Could you set down all of the data again, exactly as it stands?

_ _ _ _ _

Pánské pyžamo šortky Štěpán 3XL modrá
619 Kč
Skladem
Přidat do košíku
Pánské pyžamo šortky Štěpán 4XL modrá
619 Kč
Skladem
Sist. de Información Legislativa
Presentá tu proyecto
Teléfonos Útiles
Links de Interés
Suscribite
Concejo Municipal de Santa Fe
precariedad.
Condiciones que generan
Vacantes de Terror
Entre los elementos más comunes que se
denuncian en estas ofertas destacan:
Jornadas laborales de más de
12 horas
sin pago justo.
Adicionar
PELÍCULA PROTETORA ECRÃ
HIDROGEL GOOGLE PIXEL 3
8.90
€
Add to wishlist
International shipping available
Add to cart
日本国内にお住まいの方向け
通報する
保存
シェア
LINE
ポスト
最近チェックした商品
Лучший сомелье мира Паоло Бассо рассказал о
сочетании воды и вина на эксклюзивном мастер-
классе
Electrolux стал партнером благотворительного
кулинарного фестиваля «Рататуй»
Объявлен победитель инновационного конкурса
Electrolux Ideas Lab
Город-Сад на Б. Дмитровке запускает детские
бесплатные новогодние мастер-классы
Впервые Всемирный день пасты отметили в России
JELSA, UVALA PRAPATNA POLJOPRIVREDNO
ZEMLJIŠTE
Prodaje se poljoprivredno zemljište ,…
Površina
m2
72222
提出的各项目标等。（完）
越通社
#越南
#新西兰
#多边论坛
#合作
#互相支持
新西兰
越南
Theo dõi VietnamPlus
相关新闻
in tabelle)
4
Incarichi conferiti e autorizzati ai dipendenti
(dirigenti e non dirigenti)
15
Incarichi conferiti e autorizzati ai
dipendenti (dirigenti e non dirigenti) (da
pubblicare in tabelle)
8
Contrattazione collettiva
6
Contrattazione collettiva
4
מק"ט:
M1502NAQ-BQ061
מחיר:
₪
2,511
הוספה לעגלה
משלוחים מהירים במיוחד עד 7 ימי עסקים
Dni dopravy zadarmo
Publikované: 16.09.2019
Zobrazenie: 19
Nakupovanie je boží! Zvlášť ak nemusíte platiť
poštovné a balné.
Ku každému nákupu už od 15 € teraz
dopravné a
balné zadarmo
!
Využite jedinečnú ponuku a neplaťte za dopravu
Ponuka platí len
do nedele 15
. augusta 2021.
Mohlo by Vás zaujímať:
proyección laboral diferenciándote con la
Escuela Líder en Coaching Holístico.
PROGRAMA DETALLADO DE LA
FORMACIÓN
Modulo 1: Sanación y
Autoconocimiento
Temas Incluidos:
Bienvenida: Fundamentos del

_ _ _ _ _

◆ **Reply to the task**
Pánské pyžamo šortky Štěpán 3XL modrá
619 Kč
Skladem
Přidat do košíku
Pánské pyžamo šortky Štěpán 4XL modrá
619 Kč
Skladem
Sist. de Información Legislativa
Presentá tu proyecto
Teléfonos Útiles
Links de Interés
Suscribite
Concejo Municipal de Santa Fe
precariedad.
Condiciones que generan
Vacantes de Terror
Entre los elementos más comunes que se
denuncian en estas ofertas destacan:
Jornadas laborales de más de
12 horas
sin pago justo.
Adicionar
PELÍCULA PROTETORA ECRÃ
HIDROGEL GOOGLE PIXEL 3
8.90
€
Add to wishlist
International shipping available
Add to cart
日本国内にお住まいの方向け
通報する
保存
シェア
LINE
ポスト
最近チェックした商品
Лучший сомелье мира Паоло Бассо рассказал о
сочетании воды и вина на эксклюзивном мастер-
классе
Electrolux стал партнером благотворительного
кулинарного фестиваля «Рататуй»
Объявлен победитель инновационного конкурса
Electrolux Ideas Lab
Город-Сад на Б. Дмитровке запускает детские
бесплатные новогодние мастер-классы
Впервые Всемирный день пасты отметили в России
JELSA, UVALA PRAPATNA POLJOPRIVREDNO
ZEMLJIŠTE
Prodaje se poljoprivredno zemljište ,…
Površina
m2
72222
提出的各项目标等。（完）
越通社
#越南
#新西兰
#多边论坛
#合作
#互相支持
新西兰
越南
Theo dõi VietnamPlus
相关新闻
in tabelle)
4
Incarichi conferiti e autorizzati ai dipendenti
(dirigenti e non dirigenti)
15
Incarichi conferiti e autorizzati ai
dipendenti (dirigenti e non dirigenti) (da
pubblicare in tabelle)
8
Contrattazione collettiva
6
Contrattazione collettiva
4
מק"ט:
M1502NAQ-BQ061
מחיר:
₪
2,511
הוספה לעגלה
משלוחים מהירים במיוחד עד 7 ימי עסקים
Dni dopravy zadarmo
Publikované: 16.09.2019
Zobrazenie: 19
Nakupovanie je boží! Zvlášť ak nemusíte platiť
poštovné a balné.
Ku každému nákupu už od 15 € teraz
dopravné a
balné zadarmo
!
Využite jedinečnú ponuku a neplaťte za dopravu
Ponuka platí len
do nedele 15
. augusta 2021.
Mohlo by Vás zaujímať:
proyección laboral diferenciándote con la
Escuela Líder en Coaching Holístico.
PROGRAMA DETALLADO DE LA
FORMACIÓN
Modulo 1: Sanación y
Autoconocimiento
Temas Incluidos:
Bienvenida: Fundamentos del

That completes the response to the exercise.